Penindakan dilakukan melalui penegakan aturan pertambangan mineral dan batubara (minerba) secara tegas, konsisten, dan tanpa pandang bulu.
Bahlil menyatakan siap menghadapi siapa pun yang terbukti melanggar hukum dalam pengelolaan sumber daya alam. Menurutnya, negara harus hadir dan berwibawa dalam mengelola kekayaan alam nasional.
“Siapa pun yang melawan atau melanggar hukum dan aturan, maka sebagai pembantu presiden saya wajib menegakkan aturan. Negara tidak boleh kalah,” tegas Bahlil di Jakarta, Selasa (30/12/2025).
Sebagai anggota Satuan Tugas Penertiban Kawasan Hutan (Satgas PKH), Bahlil mengungkapkan bahwa pemerintah telah mengambil langkah konkret dengan menertibkan aktivitas ilegal di kawasan hutan.
Melalui kerja satgas, jutaan hektare kawasan hutan berhasil dikuasai kembali oleh negara setelah sebelumnya dimanfaatkan secara melanggar hukum.
Langkah tersebut, kata Bahlil, semata-mata dilakukan demi kepentingan rakyat dan kedaulatan negara atas sumber daya alamnya.
Tata Kelola Tambang untuk Kesejahteraan Rakyat
Bahlil menekankan penertiban sektor pertambangan bukan hanya soal penegakan hukum, tetapi juga bagian dari upaya memperbaiki tata kelola tambang nasional.
Dengan pengelolaan yang tertib dan transparan, pendapatan negara dapat dimaksimalkan dan dimanfaatkan untuk pembangunan daerah, infrastruktur, kesehatan, hingga pendidikan.
“Kalau tata kelolanya baik, manfaatnya bisa kembali ke rakyat,” ujarnya.
Selain penindakan, Kementerian ESDM juga mendorong transformasi industri pertambangan agar lebih ramah lingkungan dan berkelanjutan. Bahlil menegaskan bahwa kegiatan tambang harus seimbang antara kepentingan ekonomi dan kelestarian lingkungan.
“Kita ingin tambang dikelola secara maksimal, tapi lingkungan harus tetap dijaga. Tidak boleh semrawut,” kata Bahlil.

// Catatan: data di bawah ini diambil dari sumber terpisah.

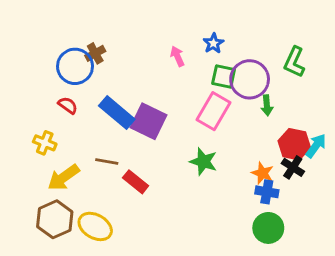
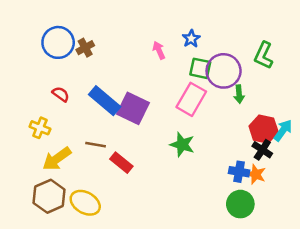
blue circle: (75, 66) -> (58, 42), moved
orange star: (263, 173) -> (256, 174), moved

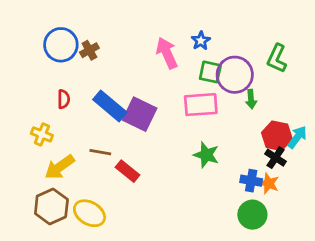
pink arrow: (159, 50) -> (167, 53), size x1.6
red semicircle: (61, 94) -> (64, 99), turned 54
pink rectangle: (191, 99) -> (201, 105), turned 56
green star: (182, 145) -> (206, 155), moved

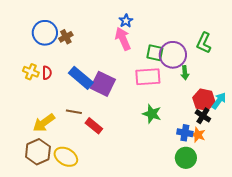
blue star: (201, 41) -> (126, 21), moved
yellow cross: (42, 134) -> (31, 72), moved

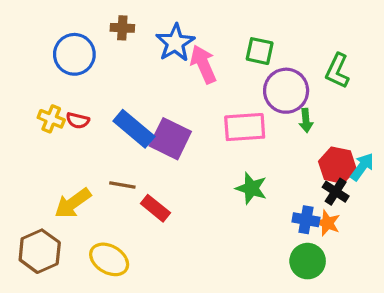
blue star: (126, 21) -> (175, 43), moved, size x1.6
brown cross: (66, 37) -> (122, 28), moved, turned 32
green square: (155, 53) -> (260, 51), moved
red semicircle: (47, 73) -> (78, 120), turned 104
brown hexagon: (38, 152) -> (40, 251), moved

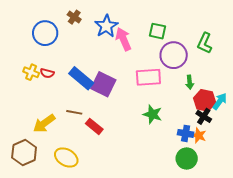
brown cross: (122, 28) -> (74, 17), turned 32
green arrow: (306, 120) -> (190, 82), moved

Ia menegaskan tambang adalah milik negara, sedangkan badan usaha hanya diberikan izin untuk mengelolanya. Oleh karena itu, seluruh aktivitas pertambangan wajib mengikuti kaidah pertambangan yang baik dan bertanggung jawab.
Lebih lanjut, Bahlil menyebut pemerintah juga membuka ruang bagi masyarakat lokal, koperasi, organisasi kemasyarakatan, serta UMKM untuk terlibat dalam pengelolaan tambang.
Kebijakan ini bertujuan agar manfaat sektor tambang tidak hanya dinikmati oleh pengusaha besar, tetapi juga dirasakan langsung oleh masyarakat daerah.
“Saya berproses dari daerah dan pernah menjadi pengusaha daerah. Melalui perubahan undang-undang, kita beri kesempatan kepada koperasi dan organisasi kemasyarakatan,” pungkasnya.(KS01)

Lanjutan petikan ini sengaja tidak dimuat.